Either a data frame or the name of a data file to be read (including the path, if required; "FILENAME.ext"; default: NULL); files can be of any supported file type, see Details below

fleOut

Name of the data file to be written (including the path, if required; "FILE_OUT.omv"; default: ""); if empty, the resulting data frame is returned instead

varXfm

Named list variable where the name indicates which transformation is to be carried out and where each list entry points to one or more variables to be transformed using this transformation. See Details for more information.

psvAnl

Whether analyses that are contained in the input file shall be transferred to the output file (default: FALSE)

usePkg

Name of the package: "foreign" or "haven" that shall be used to read SPSS, Stata and SAS files; "foreign" is the default (it comes with base R), but "haven" is newer and more comprehensive

selSet

Name of the data set that is to be selected from the workspace (only applies when reading .RData-files)

...

Additional arguments passed on to methods; see Details below

Value

a data frame (only returned if fleOut is empty) where the order of variables / columns of the input data set is re-arranged

Details

  • varXfm has to be a named list variable where the names can either indicate the type of transformation or the kind and degree of skewness that shall be corrected. For the type of transformation, the following names are valid: posSqr, negSqr, posLog, negLog, posInv, negInv; where the second part of the name indicates the transformation to be carried out: ...Sqr - square root, ...Log - logarithm to the basis 10, ...Inv - inversion, i.e., 1 / original value), and where the first part of the name indicates whether the original value is used (pos...) or whether the original value is subtracted from the maximum value of that variable (neg...; a constant of 1 is added to the maximum value for ...Log and ...Inv transformations). For the degree and kind of skewness, the following names are valid: mdrPos, strPos, svrPos, mdrNeg, strNeg, svrNeg (degree: moderate, strong, severe; kind: positive or negative).

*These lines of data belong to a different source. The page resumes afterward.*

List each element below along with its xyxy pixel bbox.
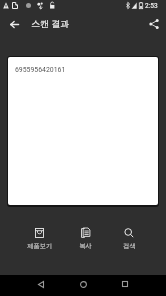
button[interactable]: 제품보기 (18, 225, 60, 253)
staticText: 복사 (79, 242, 92, 250)
button[interactable]: Home (62, 275, 104, 293)
button[interactable]: Back (4, 14, 24, 34)
staticText: 6955956420161 (15, 66, 66, 74)
button[interactable]: Recents (104, 275, 146, 293)
staticText: 스캔 결과 (31, 18, 70, 29)
staticText: 제품보기 (27, 242, 52, 250)
button[interactable]: 검색 (108, 225, 150, 253)
button[interactable]: Share (144, 14, 164, 34)
staticText: 검색 (123, 242, 136, 250)
button[interactable]: 복사 (64, 225, 106, 253)
staticText: 2:53 (145, 2, 158, 10)
button[interactable]: Back (20, 275, 62, 293)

  • The ellipsis-parameter (...) can be used to submit arguments / parameters to the functions that are used for reading and writing the data. By clicking on the respective function under “See also”, you can get a more detailed overview over which parameters each of those functions take. The functions are: read_omv and write_omv (for jamovi-files), read.table (for CSV / TSV files; using similar defaults as read.csv for CSV and read.delim for TSV which both are based upon read.table), load (for .RData-files), readRDS (for .rds-files), read_sav (needs the R-package haven) or read.spss (needs the R-package foreign) for SPSS-files, read_dta (haven) / read.dta (foreign) for Stata-files, read_sas (haven) for SAS-data-files, and read_xpt (haven) / read.xport (foreign) for SAS-transport-files. If you would like to use haven, you may need to install it using install.packages("haven", dep = TRUE).

See also

transform_vars_omv internally uses the following functions for reading and writing data files in different formats: read_omv() and write_omv() for jamovi-files, utils::read.table() for CSV / TSV files, load() for reading .RData-files, readRDS() for .rds-files, haven::read_sav() or foreign::read.spss() for SPSS-files, haven::read_dta() or foreign::read.dta() for Stata-files, haven::read_sas() for SAS-data-files, and haven::read_xpt() or foreign::read.xport() for SAS-transport-files.

Examples

if (FALSE) { # \dontrun{
# generate skewed variables
set.seed(335)
dtaInp <- data.frame(MP = rnorm(1000) * 1e-1 + rexp(1000, 2) * (1 - 1e-1),
                     MN = rnorm(1000) * 1e-1 - rexp(1000, 2) * (1 - 1e-1),
                     SP = rnorm(1000) * 1e-2 + rexp(1000, 2) * (1 - 1e-2),
                     SN = rnorm(1000) * 1e-2 - rexp(1000, 2) * (1 - 1e-2),
                     EP = rnorm(1000) * 1e-4 + rexp(1000, 2) * (1 - 1e-4),
                     EN = rnorm(1000) * 1e-4 - rexp(1000, 2) * (1 - 1e-4))
jmv::descriptives(data = dtaInp, skew = TRUE, sw = TRUE)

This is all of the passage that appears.